How to prevent 40 per cent of your property portfolio being lost to Inheritance Tax

Successful property investors might find themselves in a situation where the value of their properties is increasing, their mortgages are being paid off and their personal wealth is consistently growing.

This might all sound like a perfect position to be in, but it hides significant consequences for your portfolio if you wish to pass it down to the next generation.

An estate over Nil Rate Band (NRB) of £325,000 is subject to a 40 per cent Inheritance Tax (IHT) upon death. This means that the beneficiaries of those who have property portfolios over this threshold face the prospect of losing almost half of the property and personal wealth that was intended to be passed down.

Assuming you want to pass down as much of your wealth as possible, it might be time to start looking into alternative solutions for the future of your property portfolio.

Which taxes do you have to pay?

An estate valued over £325,000 is liable for IHT. However, there are some further reliefs that can help property owners.

For example, the Residence Nil-Rate Band (RNRB) takes some of the value out of the property in an estate and this is available if you owned a main residence and is passing to your descendants. This is currently set at £175,000 until 5 April 2028. However, if the value of the total estate at date of death is over £2m than for every £2 above this level the RNRB is reduced by a £1.

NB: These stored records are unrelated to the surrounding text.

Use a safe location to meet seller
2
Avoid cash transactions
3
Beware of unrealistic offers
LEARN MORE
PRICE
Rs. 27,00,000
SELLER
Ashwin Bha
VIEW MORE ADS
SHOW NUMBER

This means that if your estate value is below £2m, then half a million pounds of your estate will be free of tax.

Passing your portfolio to your spouse

Your spouse will not pay IHT upon receiving your estate. So, passing your property portfolio to them could be a way of legally avoiding taxes.

Passing your entire estate to your spouse on death means that you will double their NRB and RNRB allowance. When both die, the value of the estate that can be passed inheritance tax free is £1 million if the values of both the estates are below £2m at the date of death.

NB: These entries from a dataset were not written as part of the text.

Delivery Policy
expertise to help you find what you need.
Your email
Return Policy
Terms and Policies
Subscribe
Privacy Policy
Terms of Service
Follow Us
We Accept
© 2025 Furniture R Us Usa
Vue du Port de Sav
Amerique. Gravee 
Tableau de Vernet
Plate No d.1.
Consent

If you decide to split your estate, your spouse will receive the percentage of the NRB that you didn’t use to distribute your estate.

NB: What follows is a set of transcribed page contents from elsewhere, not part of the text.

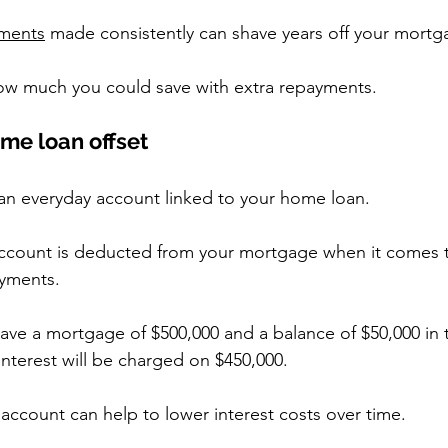
yments
 made consistently can shave years off your mortg
how much you could save with extra repayments.
ome loan offset
 an everyday account linked to your home loan.
ccount is deducted from your mortgage when it comes t
ayments.
have a mortgage of $500,000 and a balance of $50,000 in 
interest will be charged on $450,000.
t account can help to lower interest costs over time.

For example, if you used 40 per cent of your NRB to give your children a gift of £130,000, your spouse would be entitled to 60 per cent of your NRB on top of their own. They would therefore be entitled to pass down £520,000 (100 per cent = £325,000 + 60 per cent = £520,000) IHT free.

Gifting your portfolio

Giving your property portfolio away as a gift means that, whilst you may avoid IHT in some cases where the gift is made seven or more years prior to death, you will usually have to pay Capital Gains Tax (CGT) because gifting the property is regarded as a disposal for capital gains. In addition, if there is a loan than with the gifted property there will be a stamp duty charge to pay.

Whilst no one can predict the date of their own death, they can reduce the inheritance tax bill and be able to take full advantage of RNRB if the right actions are taken.